Indicated for complete obliteration, or failure of dilation/endoscopic treatment

EAU:

 

Re-do VUA after RP VUAS

  • Less successful after radiation
    • May need flaps to support vascularity
  • Ensure bladder function is adequate
  • Ensure distal urethra is adequate
  • Tissue must be healthy – no calcification, fistulation
  • Open (abdominal, perineal, combined) or robotic
  • High rates of exacerbating or causing de novo incontinence

 

Bladder neck reconstruction for BNC

  • Advancement of local bladder flaps with or without resection of scar tissue (e.g.

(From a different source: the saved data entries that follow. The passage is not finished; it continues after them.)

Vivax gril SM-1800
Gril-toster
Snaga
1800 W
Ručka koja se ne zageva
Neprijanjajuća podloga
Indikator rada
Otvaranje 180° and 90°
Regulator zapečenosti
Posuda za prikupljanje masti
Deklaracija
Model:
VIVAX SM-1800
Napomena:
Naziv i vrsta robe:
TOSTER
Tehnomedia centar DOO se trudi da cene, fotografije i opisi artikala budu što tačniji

V-Y plasty)
  • Robotic assisted
  • High patency and success rates reported

 

Bulbomembranous strictures after TURP or simple prostatectomy

  • Manage as bulbar stricture – EPA or graft urethroplasty depending on length and calibre
  • As reconstruction is close to sphincter, and bladder neck has also been compromised, risk of incontinence of up to 25 %

 

 

Bulbomembranous strictures after radiation or other energy

  • Difficult to manage due to tissue damage, impaired healing and vascularity involving not only the stricture but surrounding proximal and distal tissues
  • Proximity to the sphincter also complicates surgery
  • Long been treated as poor surgical candidates and mainly managed with diversion if endoscopic treatments failed
  • EPA an option – over 30 % incontinence rates
  • Longer strictures will need graft – but because of poor quality ischaemic tissue bed the failure rates are higher and issues with incontinence persist
  • Urethroplasty patency rates reported 50 – 80 % after radiation

 

 

Extirpation and diversion

  • In complex or recurrent cases – reconstruction is not possible or contraindicated due to severe necrosis, calcification and morbidity.
  • Other reasons to “abandon the urethra” are intractable pain, haematuria, fistulation or a bladder not worth saving.
  • Urinary diversion with or without cystectomy improves quality of life in patients with a “devastated lower urinary tract”. Cystectomy should be done if painful bladder, spasms and haematuria.

 

  • Consider long term SPC for radiation induced strictures in frailer men (or any posterior urethral stenosis not willing or suitable for palliative management with dilations).